The GOP Leader Who Addressed a White Supremacist Group

The office of Steve Scalise, the third-ranking House Republican, acknowledged he may have spoken to an organization linked to David Duke in 2002.

For a politician just elevated a few months ago to the third-ranking post in the House, Representative Steve Scalise is not well known to most Americans outside the Beltway. That may be about to change, but not in a way the Louisiana Republican would like.

Scalise's office on Monday acknowledged that the House majority whip addressed a white supremacist group with ties to David Duke in 2002 while he was a state representative in Louisiana. Uncovering posts on Stormfront, a white nationalist Internet forum, Lamar White Jr. reported on his Louisiana politics website Sunday that Scalise spoke at an international conference of the European-American Unity and Rights Organization (EURO), a group led by Duke, the former Klansman, congressman, and gubernatorial candidate. The organization has been labeled a hate group by the Southern Poverty Law Center.

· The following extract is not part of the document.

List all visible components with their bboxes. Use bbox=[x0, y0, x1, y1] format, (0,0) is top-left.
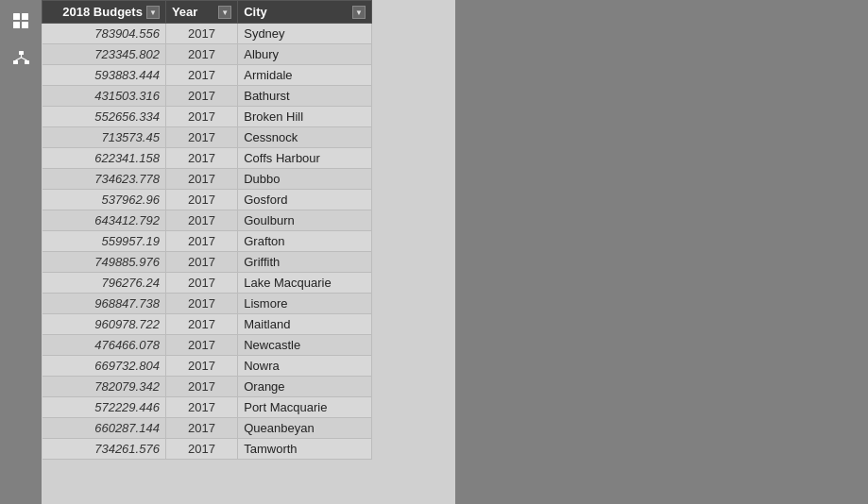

Scalise spoke about a top-priority issue for him at the time: federal grant programs at the Department of Housing and Urban Development that he referred to as "slush funds," according to a Stormfront commenter quoted by White. The commenter named Alsace Hebert wrote that Scalise alluded to a racial component of the federal grants, although he did not quote him directly:

Representative Scalise brought into sharp focus the dire circumstances pervasive in many important, under-funded needs of the community at the expense of graft within the Housing and Urban Development Fund, an apparent give-away to a selective group based on race.

In a statement on Monday, Scalise spokeswoman Moira Smith said the lawmaker had spoken to "to hundreds of different groups with a broad range of viewpoints" during his career in public service.

In every case, he was building support for his policies, not the other way around. In 2002, he made himself available to anyone who wanted to hear his proposal to eliminate slush funds that wasted millions of taxpayer dollars as well as his opposition to a proposed tax increase on middle-class families. He has never been affiliated with the abhorrent group in question. The hate-fueled ignorance and intolerance that group projects is in stark contradiction to what Mr. Scalise believes and practices as a father, a husband, and a devoted Catholic.

An aide subsequently clarified to Roll Call that it was "probable" that Scalise spoke to EURO in 2002 but did not know it was a white supremacist group. The aide said Scalise didn't specifically remember the event, and his office had no record of it.

Scalise, 49, won his seat in the House in 2008 and has advanced quickly. After leading the Republican Study Committee, an influential conservative bloc, he won the post of majority whip that opened up following Eric Cantor's surprise primary defeat in June. That puts him behind only Boehner and Majority Leader Kevin McCarthy in the House leadership hierarchy. Inside the Capitol, he's known as a friendly conservative who is relentlessly on message, a trait that endeared him to party leaders who supported him over more freewheeling, gaffe-prone colleagues.

For House Republicans, the revelation continues what has been a bumpy period following a successful November election. Representative Michael Grimm of New York pleaded guilty to tax fraud last week but is resisting calls for his resignation, while the office of Representative Blake Farenthold of Texas is facing a lawsuit from a former staffer who is alleging she was sexually harassed.Now one of the party's top leaders must answer for a 12-year-old speech he gave to a white supremacist group, and at a time when racial tensions are once again a topic of national debate.